In terms of days other than Friday, well, six are available. I’ve known clients for whom Wednesday afternoons were perfect because meetings happened elsewhere in their organisation and it meant that their most distracting colleagues were out of the picture, enabling them to focus. I also had a client who loved Thursday nights because that was when her partner took their son out for guitar lessons and she loved that (the quality of the Weekly Review rather than the absence of the child, I think.)

And it doesn’t have to be just one day. An evolution of my own GTD practice that has endured because it helps, is splitting the Weekly Review over different days. On a Friday I like to try to ‘Get Clear’ – i.e. get everything into the ‘hopper’ at the top of my system so that I’m then working with a full deck of the most recent stuff that’s landed. I find this part of the Weekly Review relatively straightforward and mechanical; for the most part it’s systematically checking and emptying ‘buckets’ and it’s actually quite therapeutic. Friday is an OK day for clearing the decks like this – my mental energy isn’t at its peak after a busy week but that’s alright because what I’m really doing is teeing up the deeper, more ‘thinky’ parts of the Weekly Review that come next.

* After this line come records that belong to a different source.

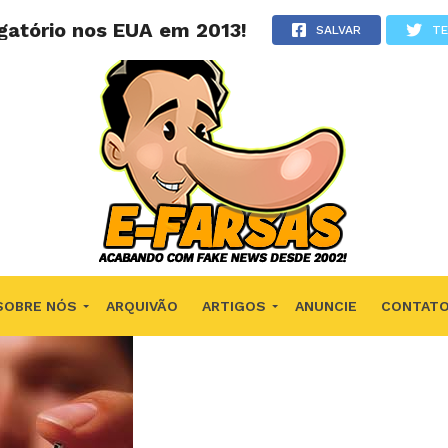
igatório nos EUA em 2013!
SALVAR
T
SOBRE NÓS
ARQUIVÃO
ARTIGOS
ANUNCIE
CONTAT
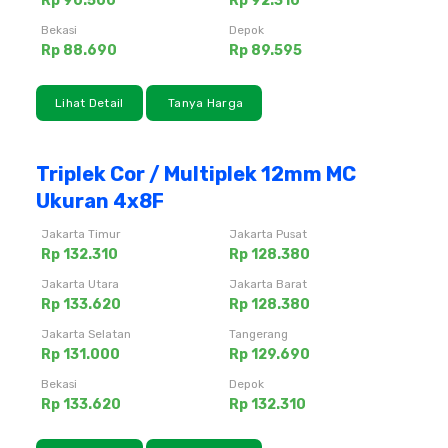
Rp 90.500
Rp 92.310
Bekasi
Depok
Rp 88.690
Rp 89.595
Lihat Detail
Tanya Harga
Triplek Cor / Multiplek 12mm MC
Ukuran 4x8F
Jakarta Timur
Jakarta Pusat
Rp 132.310
Rp 128.380
Jakarta Utara
Jakarta Barat
Rp 133.620
Rp 128.380
Jakarta Selatan
Tangerang
Rp 131.000
Rp 129.690
Bekasi
Depok
Rp 133.620
Rp 132.310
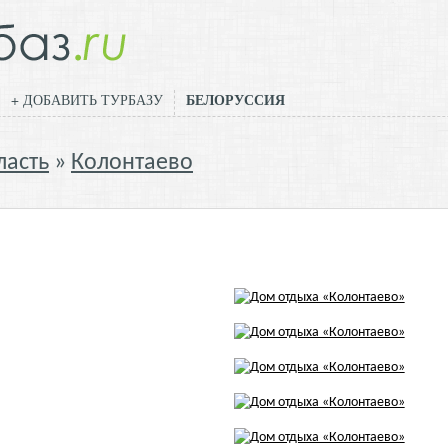
БЕЛОРУССИЯ
+ ДОБАВИТЬ ТУРБАЗУ
ласть
Колонтаево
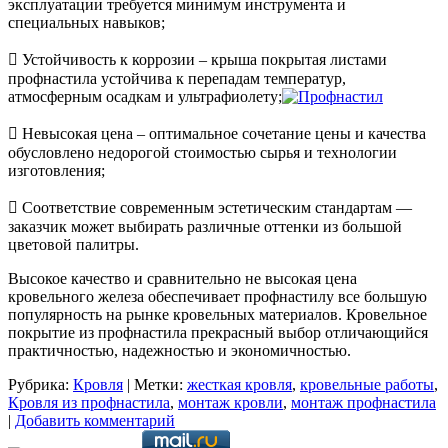
эксплуатации требуется минимум инструмента и
специальных навыков;
​ Устойчивость к коррозии – крыша покрытая листами
профнастила устойчива к перепадам температур,
атмосферным осадкам и ультрафиолету;
​ Невысокая цена – оптимальное сочетание цены и качества
обусловлено недорогой стоимостью сырья и технологии
изготовления;
​ Соответствие современным эстетическим стандартам —
заказчик может выбирать различные оттенки из большой
цветовой палитры.
Высокое качество и сравнительно не высокая цена
кровельного железа обеспечивает профнастилу все большую
популярность на рынке кровельных материалов. Кровельное
покрытие из профнастила прекрасный выбор отличающийся
практичностью, надежностью и экономичностью.
Рубрика:
Кровля
|
Метки:
жесткая кровля
,
кровельные работы
,
Кровля из профнастила
,
монтаж кровли
,
монтаж профнастила
|
Добавить комментарий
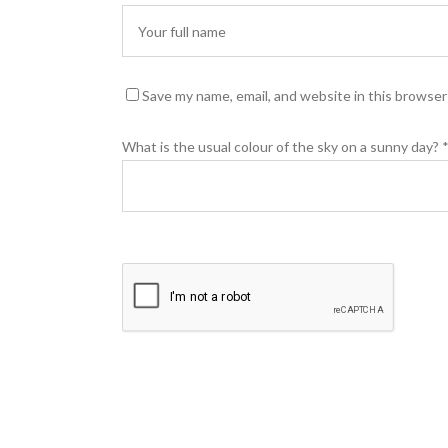
Save my name, email, and website in this browser
What is the usual colour of the sky on a sunny day?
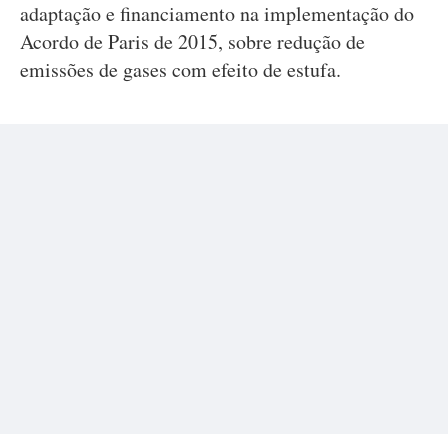
adaptação e financiamento na implementação do
Acordo de Paris de 2015, sobre redução de
emissões de gases com efeito de estufa.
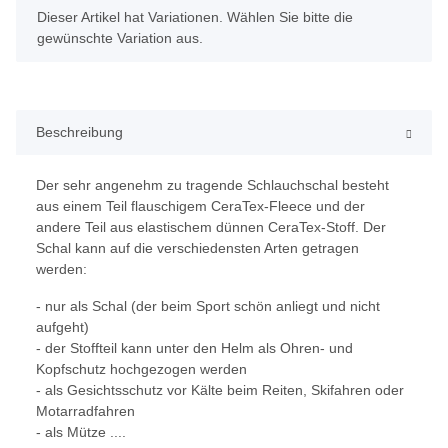
x
Dieser Artikel hat Variationen. Wählen Sie bitte die
gewünschte Variation aus.
Beschreibung
Der sehr angenehm zu tragende Schlauchschal besteht
aus einem Teil flauschigem CeraTex-Fleece und der
andere Teil aus elastischem dünnen CeraTex-Stoff. Der
Schal kann auf die verschiedensten Arten getragen
werden:
- nur als Schal
(der beim Sport schön anliegt und nicht
aufgeht)
- der Stoffteil kann unter den Helm als Ohren- und
Kopfschutz hochgezogen werden
- als Gesichtsschutz vor Kälte beim Reiten, Skifahren oder
Motarradfahren
- als Mütze ....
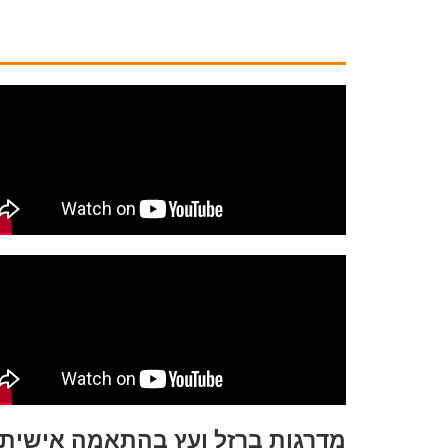
מדרגות ברזל ועץ בהתאמה אישית – 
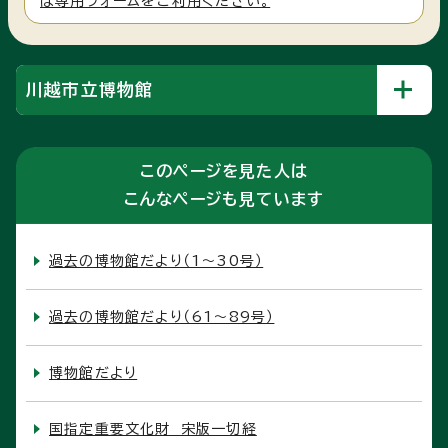
は専用フォームをご利用ください。
川越市立博物館
このページを見た人は
こんなページも見ています
過去の博物館だより（1〜30号）
過去の博物館だより（61〜89号）
博物館だより
国指定重要文化財 宋版一切経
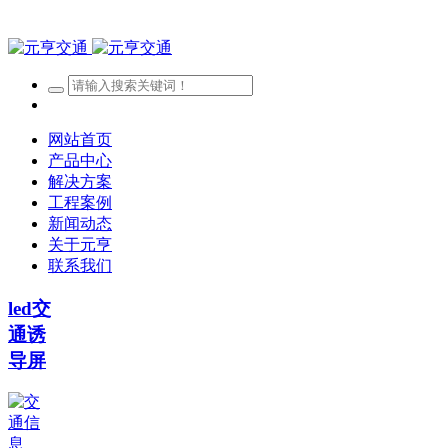
网站首页
产品中心
解决方案
工程案例
新闻动态
关于元亨
联系我们
led交
通诱
导屏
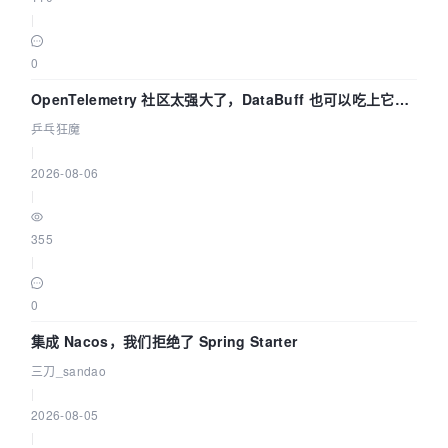
|
0
OpenTelemetry 社区太强大了，DataBuff 也可以吃上它的
eBPF 链路了
乒乓狂魔
|
2026-08-06
|
355
|
0
集成 Nacos，我们拒绝了 Spring Starter
三刀_sandao
|
2026-08-05
|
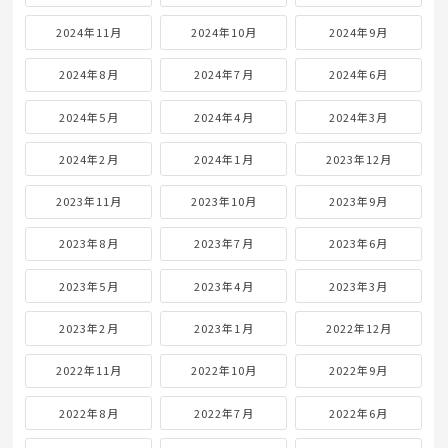
2024年11月
2024年10月
2024年9月
2024年8月
2024年7月
2024年6月
2024年5月
2024年4月
2024年3月
2024年2月
2024年1月
2023年12月
2023年11月
2023年10月
2023年9月
2023年8月
2023年7月
2023年6月
2023年5月
2023年4月
2023年3月
2023年2月
2023年1月
2022年12月
2022年11月
2022年10月
2022年9月
2022年8月
2022年7月
2022年6月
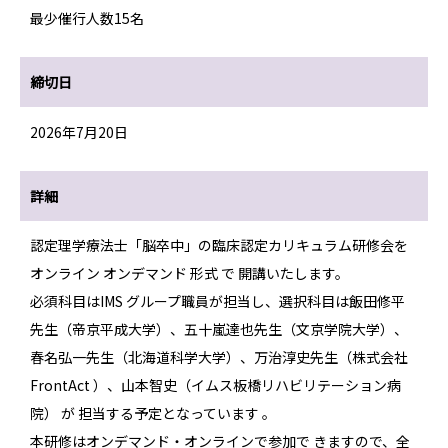
最少催行人数15名
締切日
2026年7月20日
詳細
認定理学療法士「脳卒中」の臨床認定カリキュラム研修会を
オンライン オンデマンド 形式 で 開講いたします。
必須科目はIMS グループ職員が担当し、選択科目は飯田修平
先生（帝京平成大学）、五十嵐達也先生（文京学院大学）、
春名弘一先生（北海道科学大学）、万治淳史先生（株式会社
FrontAct ）、山本智史（イムス板橋リハビリテーション病
院） が 担当する予定となっています 。
本研修はオンデマンド・オンラインで参加で きますので、全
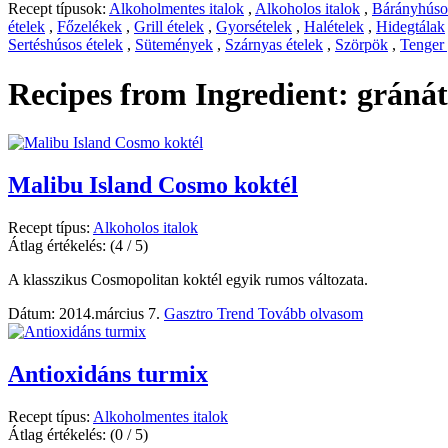
Recept típusok:
Alkoholmentes italok
,
Alkoholos italok
,
Bárányhúsos
ételek
,
Főzelékek
,
Grill ételek
,
Gyorsételek
,
Halételek
,
Hidegtálak
Sertéshúsos ételek
,
Sütemények
,
Szárnyas ételek
,
Szörpök
,
Tenger
Recipes from Ingredient:
gránát
Malibu Island Cosmo koktél
Recept típus:
Alkoholos italok
Átlag értékelés:
(4 / 5)
A klasszikus Cosmopolitan koktél egyik rumos változata.
Dátum: 2014.március 7.
Gasztro Trend
Tovább olvasom
Antioxidáns turmix
Recept típus:
Alkoholmentes italok
Átlag értékelés:
(0 / 5)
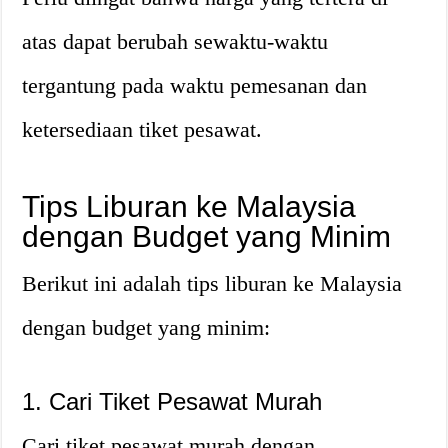
atas dapat berubah sewaktu-waktu
tergantung pada waktu pemesanan dan
ketersediaan tiket pesawat.
Tips Liburan ke Malaysia
dengan Budget yang Minim
Berikut ini adalah tips liburan ke Malaysia
dengan budget yang minim:
1. Cari Tiket Pesawat Murah
Cari tiket pesawat murah dengan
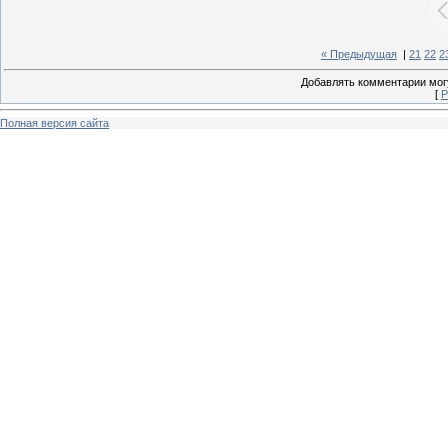
« Предыдущая
|
21
22
2
Добавлять комментарии могу
[
Р
Полная версия сайта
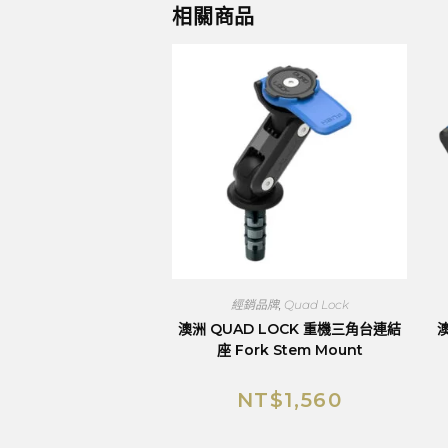
相關商品
經銷品牌
,
Quad Lock
澳洲 QUAD LOCK 重機三角台連結
澳
座 Fork Stem Mount
NT$
1,560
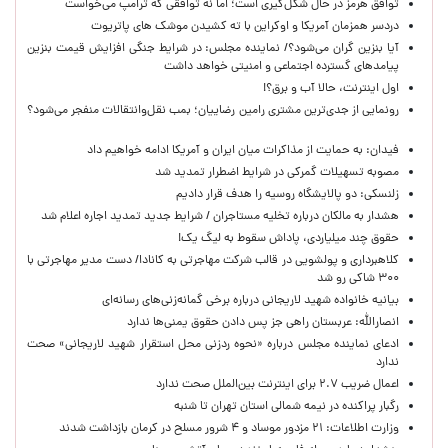
توافق هرمز در حال شکل‌گیری است؛ اما نه توافقی که ترامپ می‌خواست
دردسر همزمان آمریکا و اوکراین با ته کشیدن موشک های پاتریوت
آیا بنزین گران می‌شود؟/ نماینده مجلس: در شرایط جنگی افزایش قیمت بنزین
پیامدهای گسترده اجتماعی و امنیتی خواهد داشت
اول اینترنت، حالا آب و برق؟!
رونمایی از جدی‌ترین مشتری رامین رضاییان؛ بمب نقل‌وانتقالات منفجر می‌شود؟
فیدان: به حمایت از مذاکرات میان ایران و آمریکا ادامه خواهیم داد
مصوبه تسهیلات گمرکی در شرایط اضطرار تمدید شد
زلنسکی: دو پالایشگاه روسیه را هدف قرار دادیم
هشدار به مالکان درباره تخلیه مستاجران / شرایط جدید تمدید اجاره اعلام شد
حقوق چند میلیاردی، پاداش سقوط به لیگ یک!
کلاهبرداری و پولشویی در قالب شرکت مهاجرتی به کانادا/ دست مدیر مهاجرتی با
۳۰۰ شاکی رو شد
بیانیه خانواده شهید لاریجانی درباره برخی گمانه‌زنی‌های رسانه‌ای
انصارالله: عربستان راهی جز پس دادن حقوق یمنی‌ها ندارد
ادعای نماینده مجلس درباره «نحوه ردزنی محل استقرار شهید لاریجانی» صحت
ندارد
اعمال ضریب ۲.۷ برای اینترنت بین‌الملل صحت ندارد
رگبار پراکنده در نیمه شمالی استان تهران تا شنبه
وزارت اطلاعات: ۲۱ مزدور موساد و ۴ شرور مسلح در کرمان بازداشت شدند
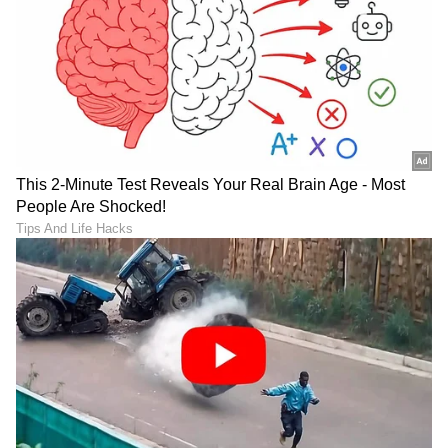
14 ವರ್ಷಗಳ ಬಳಿಕ ರಾಘವೇಂದ್ರ
Bigg Boss 13ರಲ್ಲಿ ಹೂವಿನ
ಸ್ವಾಮಿಗಳಾಗಿ ಮತ್ತೆ ದರ್ಶನ
ಬಾಣದಂತೆ ವೈರಲ್​ ಹುಡುಗಿ?
ಕೊಡಲಿದ್ದಾರೆ ನಟ ಪರೀಕ್ಷಿತ್
ಲೈವ್​ ಬಂದು ನಿತ್ಯಶ್ರೀ ಹೇಳಿದ್ದೇನು
Karna Serialನಿಂದ ದೂರವಾದ
Jennifer Winget: ಮತ್ತೆ
ನಿತ್ಯಾ: ನಟಿ ನಮ್ರತಾ ಗೌಡ ಬಗ್ಗೆ
ಮದುವೆ ಆಗ್ತಾರಾ ಜನಪ್ರಿಯ ಟಿವಿ
Bigg Boss ಸ್ನೇಹಿತ್​ ಏನ್​
ನಟಿ? ಯಾರು ಈ ಸಿಂಗಾಪುರದ
ಹೇಳಿದ್ರು
ಉದ್ಯಮಿ?
LATEST VIDEOS
"ರಾಜಕೀಯ ಬೇಡ, ಸಿನಿಮಾನೇ ಪ್ರಾಣ":
ಕನಕೋತ್ಸವದಲ್ಲಿ ರಿಷಬ್ ಶೆಟ್ಟಿ | Rishab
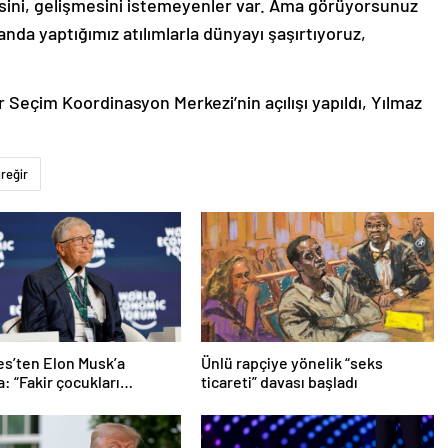
ini, gelişmesini istemeyenler var. Ama görüyorsunuz
da yaptığımız atılımlarla dünyayı şaşırtıyoruz,
Seçim Koordinasyon Merkezi’nin açılışı yapıldı, Yılmaz
reğir
tes’ten Elon Musk’a
Ünlü rapçiye yönelik “seks
: “Fakir çocukları
ticareti” davası başladı
”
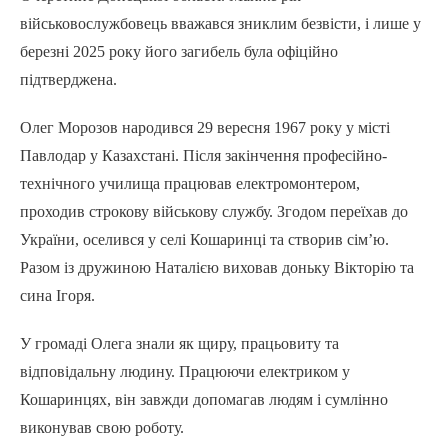
військовослужбовець вважався зниклим безвісти, і лише у
березні 2025 року його загибель була офіційно
підтверджена.
Олег Морозов народився 29 вересня 1967 року у місті
Павлодар у Казахстані. Після закінчення професійно-
технічного училища працював електромонтером,
проходив строкову військову службу. Згодом переїхав до
України, оселився у селі Кошаринці та створив сім’ю.
Разом із дружиною Наталією виховав доньку Вікторію та
сина Ігоря.
У громаді Олега знали як щиру, працьовиту та
відповідальну людину. Працюючи електриком у
Кошаринцях, він завжди допомагав людям і сумлінно
виконував свою роботу.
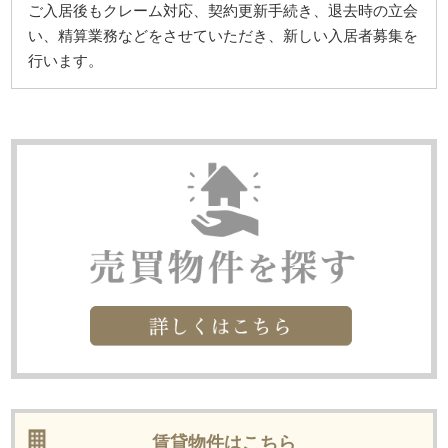
ご入居後もクレーム対応、契約更新手続き、退去時の立会
い、精算業務などをさせていただき、新しい入居者募集を
行います。
賃貸物件はこちら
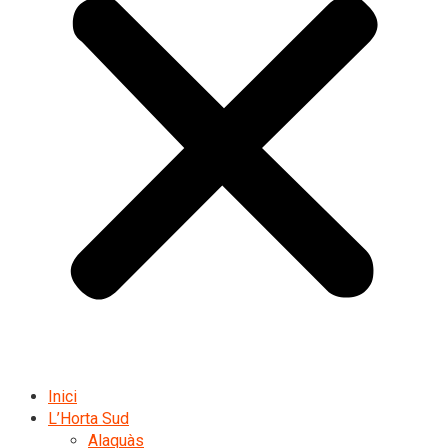
Inici
L’Horta Sud
Alaquàs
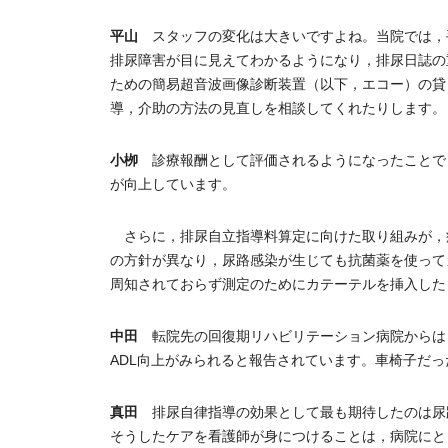
平山
スタッフの変化は大きいですよね。当院では，
排尿障害が目に見えてわかるようになり，排尿日誌の
ための簡易超音波画像診断装置（以下，エコー）の貸
導，介助の方法の見直しを相談してくれたりします。
小栁
診療報酬として評価されるようになったことで
が向上しています。
さらに，排尿自立指導料算定に向けた取り組みが，
の方針が異なり，尿路感染が生じても抗菌薬を使って
周知されておらず測定のためにカテーテルを挿入した
中田
転院先の回復期リハビリテーション病院からは
ADL向上がみられると報告されています。車椅子だ
真田
排尿自律指導の効果として最も期待したのは尿路
そうしたケアを看護師が身につけることは，病院にと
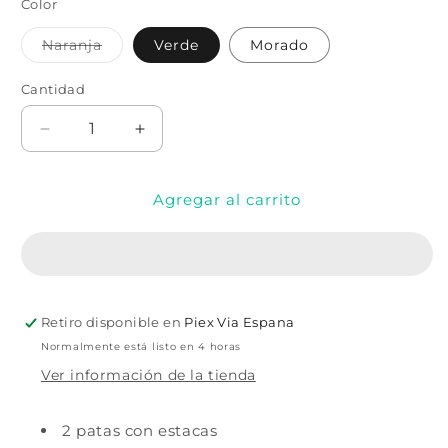
Color
Variante
Naranja
Verde
Morado
agotada
o
no
Cantidad
Cantidad
disponible
Reducir
Aumentar
cantidad
cantidad
para
para
Agregar al carrito
Estacas
Estacas
de
de
patas
patas
de
de
bruja
bruja
para
para
Retiro disponible en
Piex Via Espana
jardín
jardín
en
en
Normalmente está listo en 4 horas
3
3
Ver información de la tienda
colores
colores
2 patas con estacas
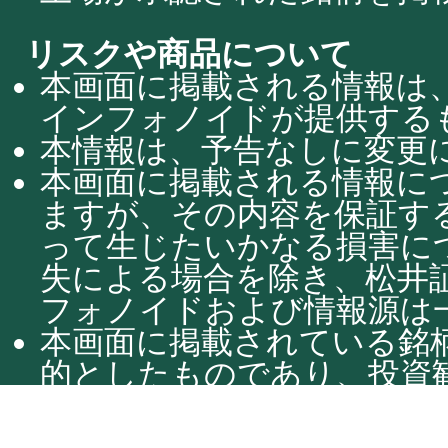
リスクや商品について
本画面に掲載される情報は
インフォノイドが提供する
本情報は、予告なしに変更
本画面に掲載される情報に
ますが、その内容を保証す
って生じたいかなる損害に
失による場合を除き、松井
フォノイドおよび情報源は
本画面に掲載されている銘
的としたものであり、投資
たものではありません。投
お客様ご自身の判断と責任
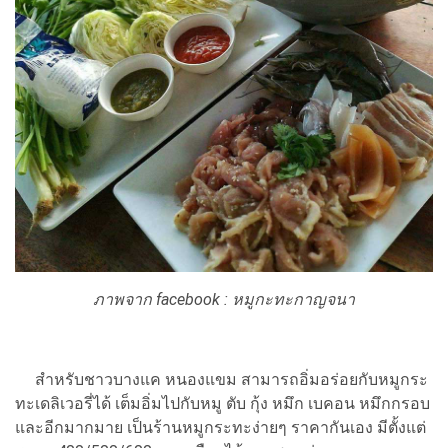
ภาพจาก facebook : หมูกะทะกาญจนา
สำหรับชาวบางแค หนองแขม สามารถอิ่มอร่อยกับหมูกระ
ทะเดลิเวอรี่ได้ เต็มอิ่มไปกับหมู ตับ กุ้ง หมึก เบคอน หมึกกรอบ
และอีกมากมาย เป็นร้านหมูกระทะง่ายๆ ราคากันเอง มีตั้งแต่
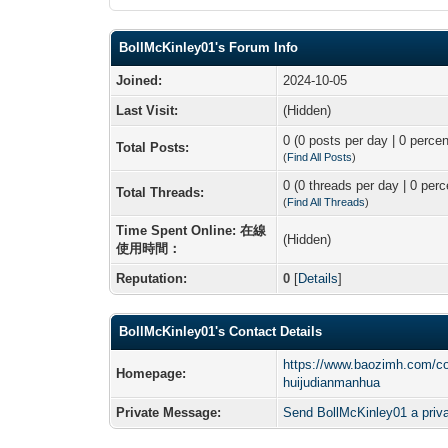
BollMcKinley01's Forum Info
Joined:
2024-10-05
Last Visit:
(Hidden)
0 (0 posts per day | 0 percen
Total Posts:
(
Find All Posts
)
0 (0 threads per day | 0 perc
Total Threads:
(
Find All Threads
)
Time Spent Online: 在線
(Hidden)
使用時間：
Reputation:
0
[
Details
]
BollMcKinley01's Contact Details
https://www.baozimh.com/c
Homepage:
huijudianmanhua
Private Message:
Send BollMcKinley01 a priv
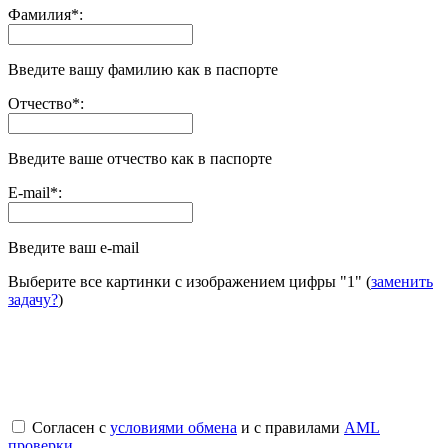
Фамилия
*
:
Введите вашу фамилию как в паспорте
Отчество
*
:
Введите ваше отчество как в паспорте
E-mail
*
:
Введите ваш e-mail
Выберите все картинки с изображением цифры
"1"
(
заменить
задачу?
)
Согласен с
условиями обмена
и с правилами
AML
проверки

These ‘thinky’ bits – i.e. parts of the Weekly Review requiring deeper, more thoughtful reflection, especially reviewing the projects list – tend to work better for me on a Saturday or Sunday morning. What these provide is time that is completely unhurried. It might fly in the face of good versus evil notions about working on the weekend, but I find that it’s the time when my reflective processes work best because there’s no chance of the phone ringing, no new and shiny things dropping into the inbox, and no clock ticking down until the next meeting.

That kind of headspace is essential to have when you really want to let your mind explore the nooks and crannies of your system, or just wander free with a more creative and loose focus. It’s total ‘me time’. I used to resist the idea of weekend activity like this until I realised that I actually liked it.

I’ve noticed other people adopting some interesting customisations to their Weekly Review down the years that actively adjust their focus and energy in a similar way. Printing off their project list and reviewing it on paper rather than on screen is one that brings a different quality of focus. Reviewing the project list in a different order each week is another, to avoid always reviewing the later projects in a more fatigued state. Doing the Weekly Review in a different location like a coffee shop is common, too, or even maybe in a different part of the house. Indeed, for me, the simple Friday part of the review happens in the home office – the usual work location – but for the deeper weekend parts of the review you’ll find me in the living room, sitting on the floor against a nice warm radiator surrounded by spider plants. And then it doesn’t really feel like work any more.

My favourite example of mixing it up like this comes from music producer and GTD practitioner, Jimbo Barry in a podcast he did for us;

“More and more, for me, the Weekly Review is just everything. Every week now it’s something that I look forward to on a Saturday morning. I do it here at the studio (but) not in my actual room. There’s an atrium upstairs that gets a ton of light. On Saturdays it’s practically empty so there’s nobody around. I can lay everything out on the table if I have a lot of papers and stuff and I can put on a bit of music and have coffee. It’s very civil. Taking my time. I love that on a Saturday.”  

So back to reassuring my sheepish looking client. In his eyes I could see he was unsure about the answer to that commonly-asked GTD question, “When should I do my Weekly Review?”

The answer is, “It depends”. The time to do a Weekly Review is whenever you need to and when it works for you. Feel free to experiment and go with your intuition. That it works for you and that you’re doing it regularly is the only thing that matters.

Legal disclaimer: No Welshmen were harmed in the writing of this blog.